10. AOCL-Compression#
AOCL-Compression provides options to configure the library to best suit your use case. Options are available to enable/disable various optimizations at both compile time and run time. These options can significantly impact run time performance.
10.1. Compile Time Tuning#
Compile time tuning is available through CMake options.
Following options are available to enable/disable specific optimizations in respective compression methods:
Flag |
Description |
Use case |
---|---|---|
AOCL_DECOMPRESS_FAST (LZ4 and ZSTD) |
Enable fast decompression modes that might compromise on compression speed / ratio to produce streams that decompress faster. [Values: 1, 2, OFF (default)] |
Applications with focus on faster decompression speeds. E.g.: Applications that compress once, decompress multiple times. |
AOCL_LZ4_MATCH_SKIP_OPT_LDS_STRAT1 (LZ4)
AOCL_LZ4_MATCH_SKIP_OPT_LDS_STRAT2 (LZ4)
SNAPPY_MATCH_SKIP_OPT (Snappy)
AOCL_ZSTD_SEARCH_SKIP_OPT_DFAST_FAST (ZSTD)
|
If matches are not found for N number of bytes when parsing input data, increase the parsing step size from 1 to M and look for matches at these points only. This provides faster compression in scenarios where it is hard to find matches at the expense of compression ratio. AOCL_LZ4_MATCH_SKIP_OPT_LDS_STRAT2 does more aggressive skipping that AOCL_LZ4_MATCH_SKIP_OPT_LDS_STRAT1 for LZ4. [Values: ON / OFF, Defaults: AOCL_LZ4_MATCH_SKIP_OPT_LDS_STRAT1 (OFF) AOCL_LZ4_MATCH_SKIP_OPT_LDS_STRAT2 (OFF) SNAPPY_MATCH_SKIP_OPT (ON) AOCL_ZSTD_SEARCH_SKIP_OPT_DFAST_FAST (ON)] |
Files that are hard to compress |
AOCL_LZ4_NEW_PRIME_NUMBER (LZ4)
AOCL_LZ4_EXTRA_HASH_TABLE_UPDATES (LZ4)
AOCL_LZ4_HASH_BITS_USED (LZ4)
|
A hash table is used to keep a dictionary of matches found in the past for different byte patterns in the input. The multiplicative hashing function used takes 5 bytes of input and multiples it with a hard-coded prime number to get the hash. AOCL_LZ4_NEW_PRIME_NUMBER: Alternate prime number found through empirical studies is used [Values: ON / OFF (default)] AOCL_LZ4_EXTRA_HASH_TABLE_UPDATES: When a match of length N is found, next comparison starts from src+N. Bytes that are skipped are not added to hash table by default. This flag inserts some of these skipped bytes into the hash table thus providing better compression. [Values: ON / OFF (default)] AOCL_LZ4_HASH_BITS_USED: Use more than 5 bytes (40 bits) when computing hash. LOW: 41 bits, HIGH: 44 bits. [Values: LOW / HIGH (LOW by default)] |
AOCL_LZ4_NEW_PRIME_NUMBER: Determine experimentally if it is useful for your data set AOCL_LZ4_EXTRA_HASH_TABLE_UPDATES: Better compression desired AOCL_LZ4_HASH_BITS_USED: Better speed desired |
AOCL_LZ4_OPT_PREFETCH_BACKWARDS (LZ4) |
Prefetch match candidates in advance [Values: ON / OFF (default)] |
Data with higher likelihood of finding matches |
AOCL_LZ4HC_DISABLE_PATTERN_ANALYSIS (LZ4HC) |
Disable fast code path to handle repeated byte patterns such as “000000”. Faster compression when data does not have such patterns. [Values: ON (default) / OFF] |
Enable if data contains such patterns |
ENABLE_FAST_MATH |
Enable fast math optimizations [Values: ON / OFF (default)] |
Enable if application is not sensitive to floating-point numerical accuracy |
10.2. Run Time Tuning#
Run time tuning is available through environment variables.

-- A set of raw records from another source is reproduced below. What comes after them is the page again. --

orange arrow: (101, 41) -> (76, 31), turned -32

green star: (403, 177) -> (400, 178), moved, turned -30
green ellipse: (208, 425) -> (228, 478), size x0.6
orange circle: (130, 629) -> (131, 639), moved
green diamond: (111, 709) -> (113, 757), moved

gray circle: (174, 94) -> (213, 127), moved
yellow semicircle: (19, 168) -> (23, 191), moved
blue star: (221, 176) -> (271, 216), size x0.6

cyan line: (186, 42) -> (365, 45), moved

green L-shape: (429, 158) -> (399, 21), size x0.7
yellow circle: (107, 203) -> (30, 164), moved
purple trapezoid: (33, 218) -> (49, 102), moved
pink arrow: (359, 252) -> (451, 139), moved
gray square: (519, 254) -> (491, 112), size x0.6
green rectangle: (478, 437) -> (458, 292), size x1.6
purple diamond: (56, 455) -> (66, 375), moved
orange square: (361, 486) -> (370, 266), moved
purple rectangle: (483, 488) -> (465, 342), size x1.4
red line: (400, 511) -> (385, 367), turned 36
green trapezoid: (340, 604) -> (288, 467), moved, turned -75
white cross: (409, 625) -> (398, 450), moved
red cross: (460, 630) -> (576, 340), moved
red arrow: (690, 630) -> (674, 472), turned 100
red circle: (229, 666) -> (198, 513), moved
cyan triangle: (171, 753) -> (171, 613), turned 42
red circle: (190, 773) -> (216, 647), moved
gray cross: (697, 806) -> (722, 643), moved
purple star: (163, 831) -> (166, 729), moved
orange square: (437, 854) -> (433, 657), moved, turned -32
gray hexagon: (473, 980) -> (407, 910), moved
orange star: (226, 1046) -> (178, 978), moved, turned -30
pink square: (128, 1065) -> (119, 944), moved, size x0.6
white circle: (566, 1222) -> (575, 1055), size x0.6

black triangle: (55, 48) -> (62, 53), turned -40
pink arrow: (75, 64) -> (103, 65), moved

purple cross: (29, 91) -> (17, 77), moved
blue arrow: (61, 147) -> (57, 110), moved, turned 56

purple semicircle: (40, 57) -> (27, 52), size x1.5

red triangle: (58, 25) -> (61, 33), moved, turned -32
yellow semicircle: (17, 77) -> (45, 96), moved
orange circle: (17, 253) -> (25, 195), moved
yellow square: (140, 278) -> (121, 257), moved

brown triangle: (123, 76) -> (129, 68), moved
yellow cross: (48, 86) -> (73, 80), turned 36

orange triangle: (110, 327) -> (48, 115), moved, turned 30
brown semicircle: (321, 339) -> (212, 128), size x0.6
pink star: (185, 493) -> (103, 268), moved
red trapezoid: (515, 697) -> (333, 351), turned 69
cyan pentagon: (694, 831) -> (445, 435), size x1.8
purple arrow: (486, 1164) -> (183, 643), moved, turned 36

Following options are available to control library functionality at runtime:
Flag |
Description |
Use case |
---|---|---|
AOCL_ZLIB_QUICK_MODE (ZLIB) |
Improves compression speed at the expense of compression ratio. Primarily for level 1. Improvements can be observed for levels 2, 3 and 5 as well. [Set environment variable: AOCL_ZLIB_QUICK_MODE Values: ON / OFF (default)] |
Suitable for applications that need faster compression speeds for lower levels. |
AOCL_DISABLE_OPT |
Disable AOCL optimizations and run the reference implementation. [Set environment variable: AOCL_DISABLE_OPT Values: ON / OFF (default)] |
Benchmarking performance improvements obtained by AOCL optimizations over reference. |
OMP_NUM_THREADS |
Environment variable based thread control provided by OpenMP. Library needs to be built with AOCL_ENABLE_THREADS=ON for this to be useful. [Set environment variable: OMP_NUM_THREADS Values: >= 1. Default: all threads that the implementation supports.] |
To limit the number of threads used to run compression and decompression in multi-threaded mode. Note: OMP_NUM_THREADS setting is not required by default as the algorithm automatically determines number of threads to use based on hardware and input file size. |
10.3. Reducing Run-to-Run Variation (Hardware Settings for Optimal Performance Benchmarking)#
Some fluctuation in compression and decompression times during benchmark runs is normal. The observed variance in performance is not due to non-deterministic elements in the algorithms or the benchmark. Instead, it is majorly due to the hardware environment.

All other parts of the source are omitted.